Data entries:
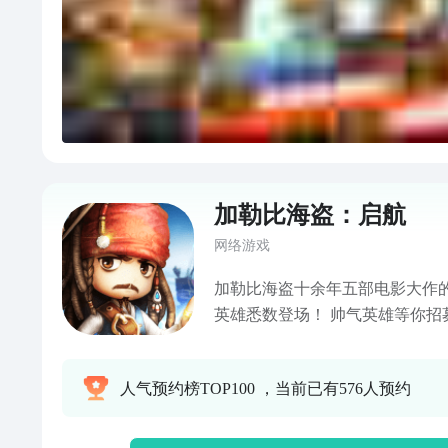
加勒比海盗：启航
网络游戏
加勒比海盗十余年五部电影大作
英雄悉数登场！ 帅气英雄等你招
有你想不到，没有你找不到，立即
闪耀，海军部队组合强大，海妖
人气预约榜TOP100 ，当前已有576人预约
艳四方。 装备、宝物、护符一个
横扫加勒比海湾，探索神秘宝藏，
即送最强S级船长英雄——杰克·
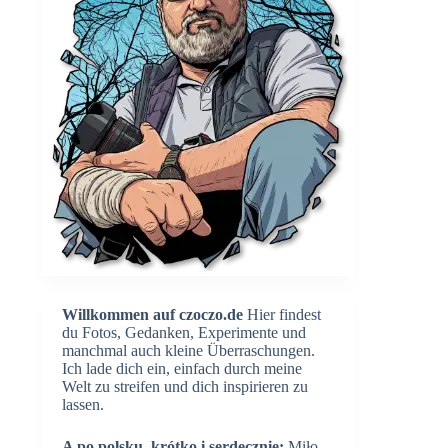
Willkommen auf czoczo.de
Hier findest
du Fotos, Gedanken, Experimente und
manchmal auch kleine Überraschungen.
Ich lade dich ein, einfach durch meine
Welt zu streifen und dich inspirieren zu
lassen.
A po polsku, krótko i serdecznie:
Miło,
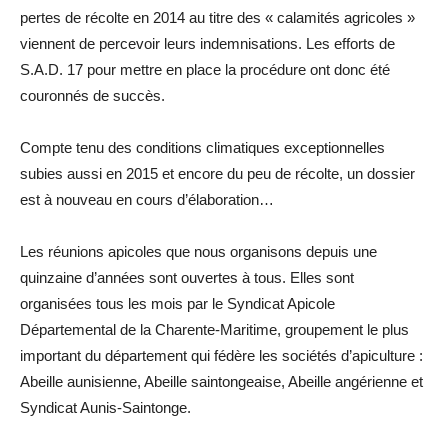
pertes de récolte en 2014 au titre des « calamités agricoles »
viennent de percevoir leurs indemnisations. Les efforts de
S.A.D. 17 pour mettre en place la procédure ont donc été
couronnés de succès.
Compte tenu des conditions climatiques exceptionnelles
subies aussi en 2015 et encore du peu de récolte, un dossier
est à nouveau en cours d’élaboration…
Les réunions apicoles que nous organisons depuis une
quinzaine d’années sont ouvertes à tous. Elles sont
organisées tous les mois par le Syndicat Apicole
Départemental de la Charente-Maritime, groupement le plus
important du département qui fédère les sociétés d’apiculture :
Abeille aunisienne, Abeille saintongeaise, Abeille angérienne et
Syndicat Aunis-Saintonge.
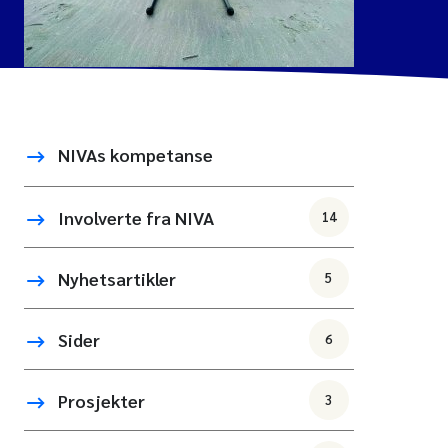
NIVAs kompetanse
Involverte fra NIVA
14
Nyhetsartikler
5
Sider
6
Prosjekter
3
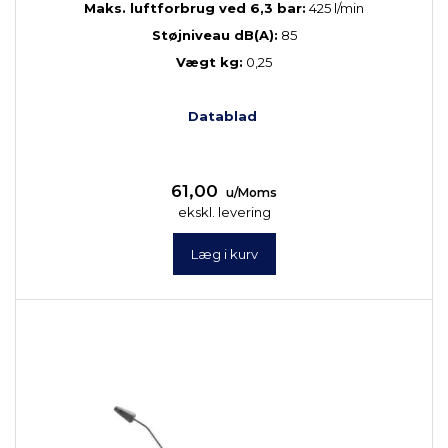
Maks. luftforbrug ved 6,3 bar:
425 l/min
Støjniveau dB(A):
85
Vægt kg:
0,25
Datablad
61,00
u/Moms
ekskl. levering
Læg i kurv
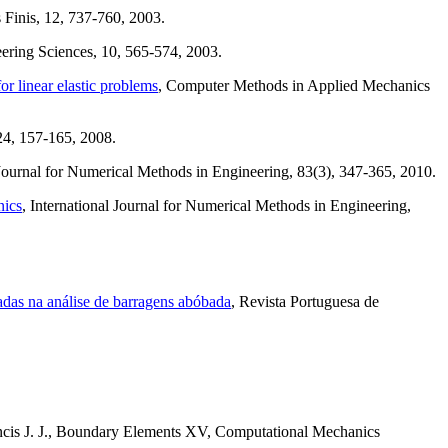
Finis, 12, 737-760, 2003.
ering Sciences, 10, 565-574, 2003.
or linear elastic problems
, Computer Methods in Applied Mechanics
24, 157-165, 2008.
l Journal for Numerical Methods in Engineering, 83(3), 347-365, 2010.
nics
, International Journal for Numerical Methods in Engineering,
zadas na análise de barragens abóbada
, Revista Portuguesa de
encis J. J., Boundary Elements XV, Computational Mechanics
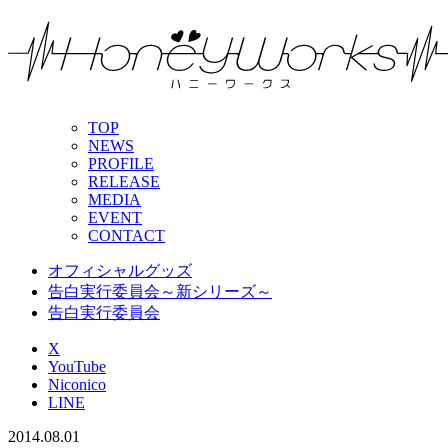
TOP
NEWS
PROFILE
RELEASE
MEDIA
EVENT
CONTACT
オフィシャルグッズ
告白実行委員会～新シリーズ～
告白実行委員会
X
YouTube
Niconico
LINE
2014.08.01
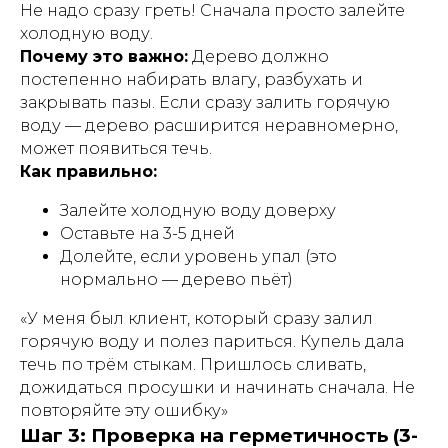
Не надо сразу греть! Сначала просто залейте
холодную воду.
Почему это важно:
Дерево должно
постепенно набирать влагу, разбухать и
закрывать пазы. Если сразу залить горячую
воду — дерево расширится неравномерно,
может появиться течь.
Как правильно:
Залейте холодную воду доверху
Оставьте на 3-5 дней
Долейте, если уровень упал (это
нормально — дерево пьёт)
«У меня был клиент, который сразу залил
горячую воду и полез париться. Купель дала
течь по трём стыкам. Пришлось сливать,
дожидаться просушки и начинать сначала. Не
повторяйте эту ошибку»
Шаг 3: Проверка на герметичность (3-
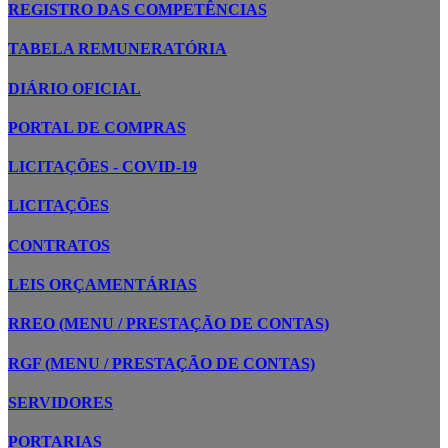
REGISTRO DAS COMPETÊNCIAS
TABELA REMUNERATÓRIA
DIÁRIO OFICIAL
PORTAL DE COMPRAS
LICITAÇÕES - COVID-19
LICITAÇÕES
CONTRATOS
LEIS ORÇAMENTÁRIAS
RREO (MENU / PRESTAÇÃO DE CONTAS)
RGF (MENU / PRESTAÇÃO DE CONTAS)
SERVIDORES
PORTARIAS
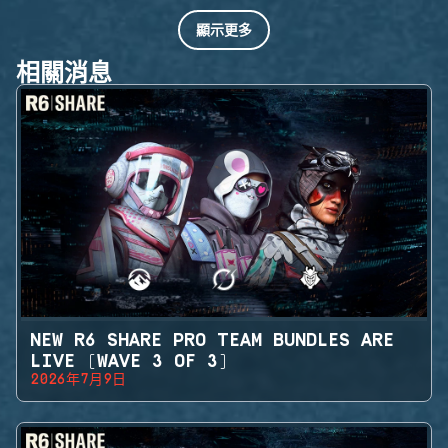
顯示更多
相關消息
NEW R6 SHARE PRO TEAM BUNDLES ARE
LIVE (WAVE 3 OF 3)
2026年7月9日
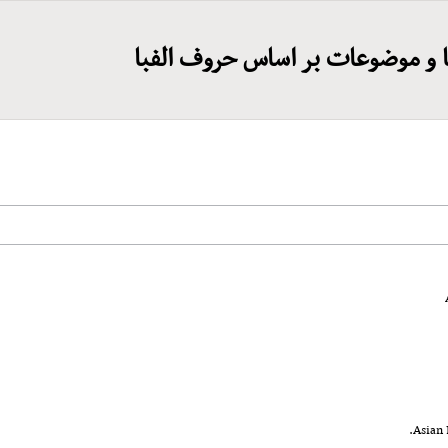
 و موضوعات بر اساس حروف الفبا
Asian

◆ **What to produce**
Repeat exactly the lines from the start of the entries down to the line with "subies aussi en", keeping both ends but none of the pictures.

◆ **Task response**
加勒比海盗：启航
网络游戏
加勒比海盗十余年五部电影大作
英雄悉数登场！ 帅气英雄等你招
有你想不到，没有你找不到，立即
闪耀，海军部队组合强大，海妖
人气预约榜TOP100 ，当前已有576人预约
艳四方。 装备、宝物、护符一个
横扫加勒比海湾，探索神秘宝藏，
即送最强S级船长英雄——杰克·
Willkommen auf czoczo.de
Hier findest
du Fotos, Gedanken, Experimente und
manchmal auch kleine Überraschungen.
Ich lade dich ein, einfach durch meine
Welt zu streifen und dich inspirieren zu
lassen.
A po polsku, krótko i serdecznie:
Miło,
pertes de récolte en 2014 au titre des « calamités agricoles »
viennent de percevoir leurs indemnisations. Les efforts de
S.A.D. 17 pour mettre en place la procédure ont donc été
couronnés de succès.
Compte tenu des conditions climatiques exceptionnelles
subies aussi en 2015 et encore du peu de récolte, un dossier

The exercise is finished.